Understanding uncertainty in the Impact Classification for Alien Taxa (ICAT) assessments
The Environmental Impact Classification for Alien Taxa (EICAT) and the Socio-Economic Impact Classification of Alien Taxa (SEICAT) have been proposed to provide unified methods for classifying alien species according to their magnitude of impacts. EICAT and SEICAT (herein “ICAT” when refered together) were designed to facilitate the comparison between taxa and invasion contexts by using a standardised, semi-quantitative scoring scheme. The ICAT scores are assigned after conducting a literature review to evaluate all impact observations against the protocols’ criteria. EICAT classifies impacts on the native biota of the recipient environments, whereas SEICAT classifies impacts on human activities. A key component of the process is to assign a level of confidence (high, medium or low) to account for uncertainty. Assessors assign confidence scores to each impact record depending on how confident they are that the assigned impact magnitude reflects the true situation. All possible sources of epistemic uncertainty are expected to be captured by one overall confidence score, neglecting linguistic uncertainties that assessors should be aware of. The current way of handling uncertainty is prone to subjectivity and therefore might lead to inconsistencies amongst assessors. This paper identifies the major sources of uncertainty for impacts classified under the ICAT frameworks, where they emerge in the assessment process and how they are likely to be contributing to biases and inconsistency in assessments. In addition, as the current procedures only capture uncertainty at the individual impact report, interspecific comparisons may be limited by various factors, including data availability. Therefore, ranking species, based on impact magnitude under the present systems, does not account for such uncertainty.

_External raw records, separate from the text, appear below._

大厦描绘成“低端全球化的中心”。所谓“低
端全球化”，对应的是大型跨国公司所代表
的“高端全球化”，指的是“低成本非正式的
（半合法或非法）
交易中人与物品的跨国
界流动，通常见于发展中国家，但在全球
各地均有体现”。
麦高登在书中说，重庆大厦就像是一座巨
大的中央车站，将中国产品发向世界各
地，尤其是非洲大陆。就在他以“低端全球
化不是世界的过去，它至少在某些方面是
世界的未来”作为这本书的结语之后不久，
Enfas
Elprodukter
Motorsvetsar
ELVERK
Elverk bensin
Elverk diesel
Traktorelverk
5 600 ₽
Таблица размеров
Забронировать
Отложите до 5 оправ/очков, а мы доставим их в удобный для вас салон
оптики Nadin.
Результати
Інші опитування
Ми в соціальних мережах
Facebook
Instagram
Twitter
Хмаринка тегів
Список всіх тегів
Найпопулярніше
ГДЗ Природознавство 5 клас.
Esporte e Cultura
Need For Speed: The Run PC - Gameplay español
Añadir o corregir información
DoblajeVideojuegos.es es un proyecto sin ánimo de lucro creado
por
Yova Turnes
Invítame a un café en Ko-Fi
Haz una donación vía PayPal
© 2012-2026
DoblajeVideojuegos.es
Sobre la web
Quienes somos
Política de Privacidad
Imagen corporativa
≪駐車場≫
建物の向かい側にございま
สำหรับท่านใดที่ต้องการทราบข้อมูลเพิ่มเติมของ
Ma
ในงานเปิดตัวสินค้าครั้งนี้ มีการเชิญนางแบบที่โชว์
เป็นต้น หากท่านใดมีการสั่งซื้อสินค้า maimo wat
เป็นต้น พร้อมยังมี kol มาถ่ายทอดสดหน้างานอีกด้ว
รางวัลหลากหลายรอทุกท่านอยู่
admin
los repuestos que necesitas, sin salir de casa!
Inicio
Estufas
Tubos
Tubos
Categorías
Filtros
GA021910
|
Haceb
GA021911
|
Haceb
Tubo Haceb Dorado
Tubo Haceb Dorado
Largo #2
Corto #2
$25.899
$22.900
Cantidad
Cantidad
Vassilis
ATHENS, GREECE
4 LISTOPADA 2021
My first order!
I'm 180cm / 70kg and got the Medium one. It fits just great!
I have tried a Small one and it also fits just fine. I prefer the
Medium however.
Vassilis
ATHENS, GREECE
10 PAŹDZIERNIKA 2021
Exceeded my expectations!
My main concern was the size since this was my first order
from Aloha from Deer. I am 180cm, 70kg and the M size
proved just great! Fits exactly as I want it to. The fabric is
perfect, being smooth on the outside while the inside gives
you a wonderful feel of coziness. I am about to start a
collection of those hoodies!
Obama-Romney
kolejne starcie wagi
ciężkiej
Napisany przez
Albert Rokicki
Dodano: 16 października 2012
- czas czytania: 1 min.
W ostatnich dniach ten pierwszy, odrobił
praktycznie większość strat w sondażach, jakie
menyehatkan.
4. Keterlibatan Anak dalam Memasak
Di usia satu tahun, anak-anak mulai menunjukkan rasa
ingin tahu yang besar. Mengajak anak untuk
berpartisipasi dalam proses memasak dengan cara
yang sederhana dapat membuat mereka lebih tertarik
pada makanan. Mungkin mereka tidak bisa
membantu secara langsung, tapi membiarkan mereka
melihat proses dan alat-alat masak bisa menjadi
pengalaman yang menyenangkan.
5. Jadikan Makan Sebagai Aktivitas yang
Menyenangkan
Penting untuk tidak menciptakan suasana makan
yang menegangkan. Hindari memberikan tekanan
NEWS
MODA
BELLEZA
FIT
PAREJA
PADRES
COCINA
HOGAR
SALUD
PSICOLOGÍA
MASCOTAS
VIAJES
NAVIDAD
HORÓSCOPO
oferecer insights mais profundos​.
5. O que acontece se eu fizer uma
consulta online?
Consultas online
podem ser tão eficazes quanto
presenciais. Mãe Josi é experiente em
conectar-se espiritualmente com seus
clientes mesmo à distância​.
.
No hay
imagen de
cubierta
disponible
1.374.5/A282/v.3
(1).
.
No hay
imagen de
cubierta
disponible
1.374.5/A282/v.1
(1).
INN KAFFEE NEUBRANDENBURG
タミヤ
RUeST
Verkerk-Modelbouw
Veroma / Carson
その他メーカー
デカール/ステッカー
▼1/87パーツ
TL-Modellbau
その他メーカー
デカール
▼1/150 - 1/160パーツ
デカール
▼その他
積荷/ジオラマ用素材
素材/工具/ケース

We identify three types of biases occurring beyond the individual impact report level (and not captured by the confidence score): biases in the existing data, data collection and data assessment. These biases should be recognised when comparing alien species based on their impacts. Clarifying uncertainty concepts relevant to the ICAT frameworks will lead to more consistent impact assessments and more robust intra- and inter-specific comparisons of impact magnitudes.
Alien species, confidence score, EICAT, invasive species, risk, SEICAT
Probert, A.F., Volery, L., Kumschick, S., Vimercati, G. and Bacher, S. (2020). Understanding uncertainty in the Impact Classification for Alien Taxa (ICAT) assessments. NeoBiota 62, 387-405.